B R Ganong, C R Raetz
PMCID: PMC221691  PMID: 6296051

Abstract

In Escherichia coli, mutations which lower the level of CDP-diglyceride synthetase are designated cds and map at min 4. The cds-8 mutation resulted in strikingly defective enzyme activity and also rendered cells pH sensitive for growth.
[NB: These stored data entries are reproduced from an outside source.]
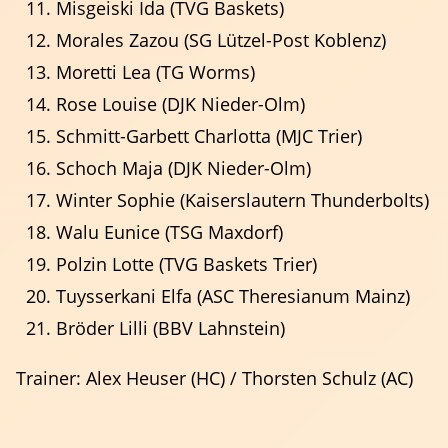
Misgeiski Ida (TVG Baskets)
Morales Zazou (SG Lützel-Post Koblenz)
Moretti Lea (TG Worms)
Rose Louise (DJK Nieder-Olm)
Schmitt-Garbett Charlotta (MJC Trier)
Schoch Maja (DJK Nieder-Olm)
Winter Sophie (Kaiserslautern Thunderbolts)
Walu Eunice (TSG Maxdorf)
Trainer
Polzin Lotte (TVG Baskets Trier)
Events & Termine
Tuysserkani Elfa (ASC Theresianum Mainz)
Ansprechpartner
Fortbildungen
Regeln
Bröder Lilli (BBV Lahnstein)
Trainer: Alex Heuser (HC) / Thorsten Schulz (AC)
Both the inhibition of growth and the massive accumulation of phosphatidic acid which occur in a cds-8 mutant at pH 8 were suppressed by mutations at a second locus, designated cdsS, which mapped between argG and gltB near min 68. The cdsS3 mutation by itself did not affect CDP-diglyceride synthetase activity in wild-type cells, but it caused a twofold stimulation of the residual activity present in strains harboring cds-8. Both the insensitivity to pH and the twofold stimulation of residual activity were lost by introduction of an F' strain carrying cdsS+ into a recA1 cds-8 cdsS3 host. When a culture of a cds-8 cdsS+ strain was shifted to pH 8, the residual specific activity of synthetase dropped by 75% within 100 min. In a cds-8 cdsS3 double mutant under the same conditions, the activity declined appreciably less, about to the level found in the cds-8 cdsS+ strain under permissive conditions (pH 6). Thus, it appears that mutations in the cdsS gene suppress the pH sensitivity of cds mutants by inhibiting the decay of residual CDP-diglyceride synthetase activity at the nonpermissive pH. The cdsS locus appears to be distinct from any known nonsense or missense suppressor.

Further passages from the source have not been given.